From time to time criticism appears in the Evangelical press directed at those who organise and attend martyr memorial commemorations. Some would go so far to accuse such events as idolatrous. These tend to be the same people who frown upon anything that's deemed to be controversial. 'Just preach the Gospel', they tell us. 'Controversy brings reproach upon Christ and His Gospel.' They seem to ignore such verses as Jude 3. "Brethren, when I gave all diligence to write to you of the common salvation, it was needful for me to write unto you, and to exhort you that ye should earnestly contend for the faith which was once delivered unto the saints." Evidently, there were 'Just preach the Gospel' people around at that time also.
The Christian faith is constantly under attack both from without and within the Church; especially from within. Prior to the Reformation, Christendom, so-called, was anything but Christian. The Church of Rome had long before departed from Biblical Christianity. It should be remembered that the noonday of the Church of Rome is known in history as The Dark Ages. It was in the midst of this Stygian darkness that men and women, who would afterwards be burnt alive at the stake, stood up, and in the name of God, quoting the Bible, challenged the might of Rome, and were triumphant.

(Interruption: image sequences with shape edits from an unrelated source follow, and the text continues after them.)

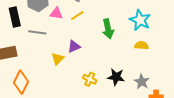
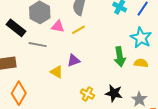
black rectangle: (15, 17) -> (16, 28), turned -42
green arrow: (108, 29) -> (120, 57), moved
yellow triangle: (58, 59) -> (57, 72), turned -48

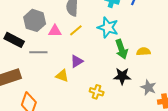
cyan star: (141, 38) -> (108, 27), moved
black star: (114, 93) -> (122, 76), moved

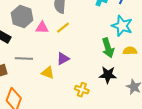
cyan star: (108, 27) -> (122, 26), moved
gray line: (38, 52) -> (24, 58), moved

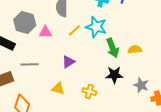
cyan star: (122, 26) -> (96, 27), moved
yellow line: (63, 28) -> (74, 30), moved
yellow triangle: (48, 73) -> (58, 89), moved

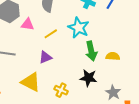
yellow line: (74, 30) -> (51, 34), moved
yellow triangle: (58, 89) -> (31, 82), size x1.5

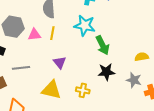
yellow line: (51, 34) -> (52, 33), moved, turned -32
yellow semicircle: (113, 56) -> (142, 57), moved
purple triangle: (45, 57) -> (60, 62), turned -32

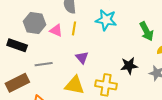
pink triangle: (34, 35) -> (56, 30), turned 32
green arrow: (103, 45) -> (147, 31), moved
yellow cross: (83, 90) -> (106, 85), size x1.5

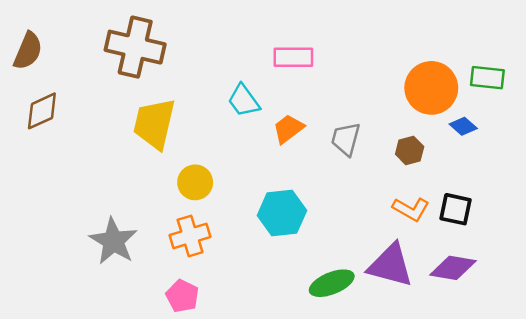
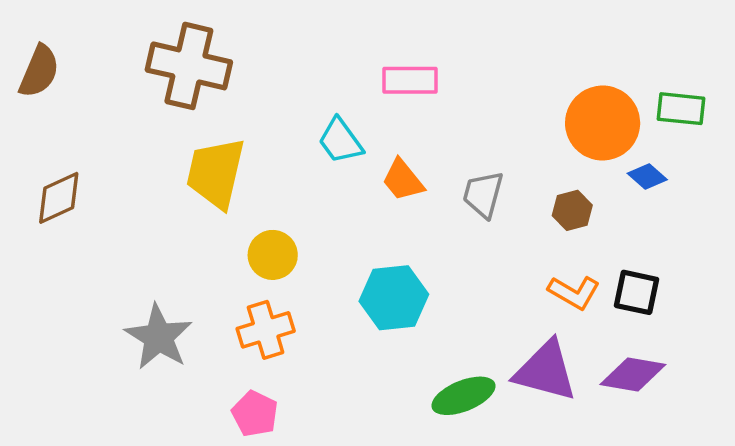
brown diamond: (42, 111) -> (59, 198), moved
orange trapezoid: (288, 129) -> (403, 180), turned -92

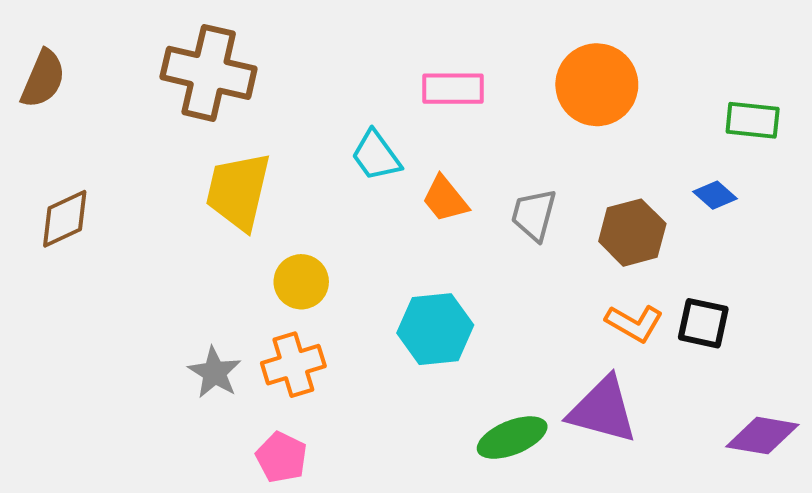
orange circle: (603, 123) -> (597, 85), moved
brown hexagon: (572, 210) -> (632, 233), size x1.5
gray star: (159, 337) -> (214, 372), moved, size x0.7
purple diamond: (633, 374) -> (762, 436), moved

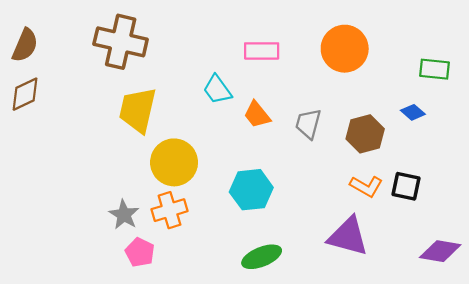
brown diamond: (65, 219) -> (25, 94), moved
yellow circle: (301, 282) -> (174, 162), size x1.5
green ellipse: (512, 438) -> (262, 257), moved
pink pentagon: (282, 457) -> (140, 252), moved

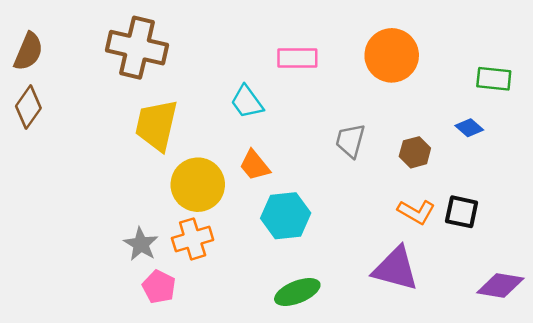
brown diamond: (25, 94) -> (28, 107), turned -30
orange trapezoid: (257, 115) -> (255, 165), moved
brown hexagon: (365, 134) -> (415, 152), size x0.7

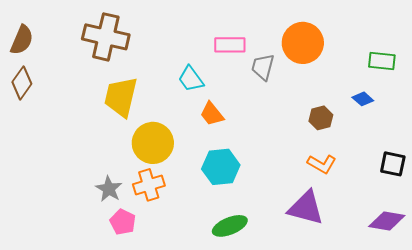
gray trapezoid: (350, 141) -> (263, 67), moved
orange trapezoid: (255, 165) -> (212, 114), moved
black square: (462, 212) -> (393, 164), moved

Today, we are still benefiting from their sacrifice, though our liberties are coming under increasing attack. This is all the more reason why we should remember the martyrs' sacrifice and the truths for which they contended.
It is becoming increasingly obvious, in my experience, that many young Christians have no knowledge about Reformation history, nor what the errors are of the Roman Church. This is because the pastors are not teaching them about these matters. These shepherds are the dumb dogs who cannot bark, except at those who do try and take a stand. The result is that these uninformed Christians are increasingly yoking with Rome and consider those who would reprimand them for this as bigots and extremists. How Rome must be laughing at this behind the scenes!
We were informed at the recent martyr commemoration in Coventry that when the first memorial service took place in the late eighteen hundreds some 10,000 people were in attendance. The attendance on May 1st was twelve. That is a measure of the decline which has taken place in little over a hundred years.
One thing is for certain, and that is if we do not value our liberties, so as to contend for them as they come under threat, they shall be taken from us. The old saying "Eternal vigilance is the price of freedom", still holds good.